Records excerpted from a collection:

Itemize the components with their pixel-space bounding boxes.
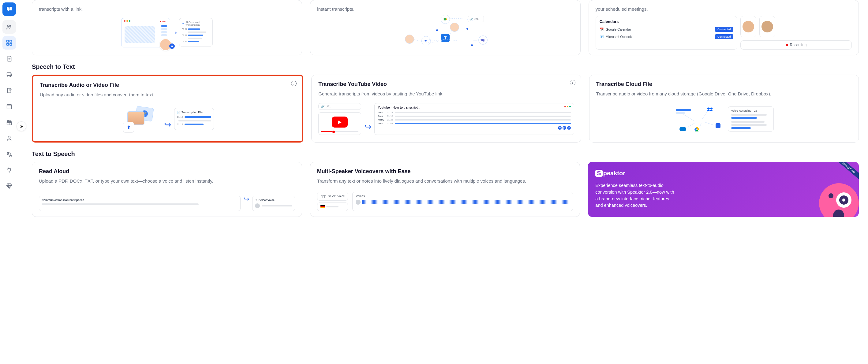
app-logo[interactable]: T — [2, 2, 16, 16]
sidebar-expand-button[interactable] — [17, 122, 26, 131]
sidebar-item-profile[interactable] — [2, 132, 16, 145]
info-icon[interactable]: i — [570, 80, 576, 85]
card-multi-speaker[interactable]: Multi-Speaker Voiceovers with Ease Trans… — [310, 162, 580, 217]
sidebar-item-dashboard[interactable] — [2, 36, 16, 49]
google-calendar-icon: 📅 — [599, 28, 604, 32]
sidebar-item-chat[interactable] — [2, 68, 16, 81]
main-content: transcripts with a link. REC ■ ➝ AI Gene… — [18, 0, 868, 223]
recording-badge: Recording — [740, 40, 852, 49]
svg-point-2 — [9, 25, 11, 27]
card-desc: Transcribe audio or video from any cloud… — [596, 91, 852, 97]
sidebar-item-notes[interactable] — [2, 84, 16, 97]
camera-icon: ■ — [169, 43, 175, 49]
card-desc: Upload any audio or video files and conv… — [40, 92, 296, 98]
svg-rect-5 — [7, 43, 8, 45]
sidebar-item-document[interactable] — [2, 52, 16, 65]
card-record-meeting[interactable]: transcripts with a link. REC ■ ➝ AI Gene… — [32, 0, 302, 55]
illustration-network: T 🔗 URL — [317, 16, 573, 49]
card-transcribe-cloud[interactable]: Transcribe Cloud File Transcribe audio o… — [589, 75, 859, 142]
card-transcribe-file[interactable]: i Transcribe Audio or Video File Upload … — [32, 75, 303, 142]
svg-text:T: T — [8, 6, 10, 10]
card-title: Transcribe YouTube Video — [318, 81, 574, 88]
sidebar-item-gift[interactable] — [2, 115, 16, 129]
connected-badge: Connected — [715, 27, 733, 32]
speaktor-logo: Speaktor — [595, 170, 851, 177]
arrow-icon: ↪ — [364, 122, 371, 132]
sidebar: T — [0, 0, 18, 223]
section-title-stt: Speech to Text — [32, 63, 859, 70]
germany-flag-icon — [320, 205, 325, 208]
svg-rect-4 — [10, 40, 12, 42]
speaktor-desc: Experience seamless text-to-audio conver… — [595, 182, 675, 209]
card-desc: transcripts with a link. — [39, 6, 295, 12]
card-desc: Generate transcripts from videos by past… — [318, 91, 574, 97]
sidebar-item-premium[interactable] — [2, 179, 16, 193]
youtube-icon: ▶ — [332, 117, 348, 128]
illustration-upload: 🎤 ⬆ ↪ Transcription File 01:12 01:12 — [40, 102, 296, 136]
card-title: Multi-Speaker Voiceovers with Ease — [317, 168, 573, 175]
calendars-title: Calendars — [599, 19, 733, 24]
sidebar-item-integrations[interactable] — [2, 163, 16, 177]
svg-point-1 — [8, 25, 9, 27]
card-transcribe-youtube[interactable]: i Transcribe YouTube Video Generate tran… — [311, 75, 581, 142]
info-icon[interactable]: i — [291, 81, 297, 86]
card-title: Transcribe Cloud File — [596, 81, 852, 88]
illustration-calendars: Calendars 📅Google Calendar Connected 📧Mi… — [596, 16, 852, 49]
card-speaktor-promo[interactable]: Coming Soon Speaktor Experience seamless… — [588, 162, 859, 217]
svg-point-9 — [8, 136, 10, 138]
outlook-icon: 📧 — [599, 35, 604, 39]
illustration-read-aloud: Communication Content Speech ↪ ✦Select V… — [39, 189, 295, 211]
sparkle-icon: ✦ — [255, 199, 257, 202]
svg-rect-7 — [7, 105, 12, 109]
card-title: Read Aloud — [39, 168, 295, 175]
sidebar-item-calendar[interactable] — [2, 100, 16, 113]
card-desc: your scheduled meetings. — [596, 6, 852, 12]
svg-rect-6 — [10, 43, 12, 45]
connected-badge: Connected — [715, 34, 733, 39]
upload-icon: ⬆ — [123, 122, 134, 133]
card-read-aloud[interactable]: Read Aloud Upload a PDF, DOCx, TXT, or t… — [32, 162, 302, 217]
sidebar-item-translate[interactable] — [2, 147, 16, 161]
card-desc: instant transcripts. — [317, 6, 573, 12]
illustration-record: REC ■ ➝ AI Generated Transcription 01:12… — [39, 16, 295, 49]
illustration-multi-speaker: ⎍|⎍|⎍Select Voice Voices — [317, 189, 573, 211]
section-title-tts: Text to Speech — [32, 151, 859, 158]
card-title: Transcribe Audio or Video File — [40, 82, 296, 89]
speaktor-mascot — [816, 180, 859, 217]
card-calendar-sync[interactable]: your scheduled meetings. Calendars 📅Goog… — [589, 0, 859, 55]
sidebar-item-team[interactable] — [2, 20, 16, 34]
card-instant-transcripts[interactable]: instant transcripts. T 🔗 URL — [310, 0, 580, 55]
card-desc: Upload a PDF, DOCx, TXT, or type your ow… — [39, 178, 295, 184]
card-desc: Transform any text or notes into lively … — [317, 178, 573, 184]
arrow-icon: ↪ — [164, 120, 171, 130]
illustration-cloud: Voice Recording - 03 — [596, 101, 852, 137]
illustration-youtube: 🔗 URL ▶ ↪ Youtube - How to transcript...… — [318, 101, 574, 137]
svg-rect-3 — [7, 40, 8, 42]
arrow-icon: ↪ — [244, 195, 249, 203]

• **DIRECTIONS**
Only an exact copy of the records, free of images, belongs in the answer.

• **RESULT OF THIS TASK**
Itemize the components with their pixel-space bounding boxes.
app-logo[interactable]: T — [2, 2, 16, 16]
sidebar-expand-button[interactable] — [17, 122, 26, 131]
sidebar-item-profile[interactable] — [2, 132, 16, 145]
info-icon[interactable]: i — [570, 80, 576, 85]
card-multi-speaker[interactable]: Multi-Speaker Voiceovers with Ease Trans… — [310, 162, 580, 217]
sidebar-item-dashboard[interactable] — [2, 36, 16, 49]
google-calendar-icon: 📅 — [599, 28, 604, 32]
sidebar-item-chat[interactable] — [2, 68, 16, 81]
main-content: transcripts with a link. REC ■ ➝ AI Gene… — [18, 0, 868, 223]
recording-badge: Recording — [740, 40, 852, 49]
svg-point-2 — [9, 25, 11, 27]
card-desc: Transcribe audio or video from any cloud… — [596, 91, 852, 97]
sidebar-item-notes[interactable] — [2, 84, 16, 97]
camera-icon: ■ — [169, 43, 175, 49]
card-desc: Upload any audio or video files and conv… — [40, 92, 296, 98]
svg-rect-5 — [7, 43, 8, 45]
sidebar-item-document[interactable] — [2, 52, 16, 65]
card-record-meeting[interactable]: transcripts with a link. REC ■ ➝ AI Gene… — [32, 0, 302, 55]
illustration-network: T 🔗 URL — [317, 16, 573, 49]
card-transcribe-cloud[interactable]: Transcribe Cloud File Transcribe audio o… — [589, 75, 859, 142]
card-transcribe-file[interactable]: i Transcribe Audio or Video File Upload … — [32, 75, 303, 142]
svg-text:T: T — [8, 6, 10, 10]
card-title: Transcribe YouTube Video — [318, 81, 574, 88]
sidebar-item-gift[interactable] — [2, 115, 16, 129]
connected-badge: Connected — [715, 27, 733, 32]
speaktor-logo: Speaktor — [595, 170, 851, 177]
arrow-icon: ↪ — [364, 122, 371, 132]
sidebar: T — [0, 0, 18, 223]
section-title-stt: Speech to Text — [32, 63, 859, 70]
germany-flag-icon — [320, 205, 325, 208]
svg-rect-4 — [10, 40, 12, 42]
speaktor-desc: Experience seamless text-to-audio conver… — [595, 182, 675, 209]
card-desc: transcripts with a link. — [39, 6, 295, 12]
card-desc: Generate transcripts from videos by past… — [318, 91, 574, 97]
sidebar-item-premium[interactable] — [2, 179, 16, 193]
youtube-icon: ▶ — [332, 117, 348, 128]
illustration-upload: 🎤 ⬆ ↪ Transcription File 01:12 01:12 — [40, 102, 296, 136]
card-title: Multi-Speaker Voiceovers with Ease — [317, 168, 573, 175]
calendars-title: Calendars — [599, 19, 733, 24]
sidebar-item-integrations[interactable] — [2, 163, 16, 177]
svg-point-1 — [8, 25, 9, 27]
card-transcribe-youtube[interactable]: i Transcribe YouTube Video Generate tran… — [311, 75, 581, 142]
info-icon[interactable]: i — [291, 81, 297, 86]
card-title: Transcribe Cloud File — [596, 81, 852, 88]
illustration-calendars: Calendars 📅Google Calendar Connected 📧Mi… — [596, 16, 852, 49]
card-speaktor-promo[interactable]: Coming Soon Speaktor Experience seamless… — [588, 162, 859, 217]
svg-point-9 — [8, 136, 10, 138]
outlook-icon: 📧 — [599, 35, 604, 39]
illustration-read-aloud: Communication Content Speech ↪ ✦Select V… — [39, 189, 295, 211]
sparkle-icon: ✦ — [255, 199, 257, 202]
svg-rect-7 — [7, 105, 12, 109]
card-title: Read Aloud — [39, 168, 295, 175]
sidebar-item-calendar[interactable] — [2, 100, 16, 113]
card-desc: your scheduled meetings. — [596, 6, 852, 12]
svg-rect-6 — [10, 43, 12, 45]
connected-badge: Connected — [715, 34, 733, 39]
upload-icon: ⬆ — [123, 122, 134, 133]
card-read-aloud[interactable]: Read Aloud Upload a PDF, DOCx, TXT, or t… — [32, 162, 302, 217]
sidebar-item-translate[interactable] — [2, 147, 16, 161]
card-desc: instant transcripts. — [317, 6, 573, 12]
illustration-record: REC ■ ➝ AI Generated Transcription 01:12… — [39, 16, 295, 49]
illustration-multi-speaker: ⎍|⎍|⎍Select Voice Voices — [317, 189, 573, 211]
section-title-tts: Text to Speech — [32, 151, 859, 158]
card-title: Transcribe Audio or Video File — [40, 82, 296, 89]
speaktor-mascot — [816, 180, 859, 217]
card-calendar-sync[interactable]: your scheduled meetings. Calendars 📅Goog… — [589, 0, 859, 55]
sidebar-item-team[interactable] — [2, 20, 16, 34]
card-instant-transcripts[interactable]: instant transcripts. T 🔗 URL — [310, 0, 580, 55]
card-desc: Upload a PDF, DOCx, TXT, or type your ow… — [39, 178, 295, 184]
card-desc: Transform any text or notes into lively … — [317, 178, 573, 184]
arrow-icon: ↪ — [164, 120, 171, 130]
illustration-cloud: Voice Recording - 03 — [596, 101, 852, 137]
illustration-youtube: 🔗 URL ▶ ↪ Youtube - How to transcript...… — [318, 101, 574, 137]
svg-rect-3 — [7, 40, 8, 42]
arrow-icon: ↪ — [244, 195, 249, 203]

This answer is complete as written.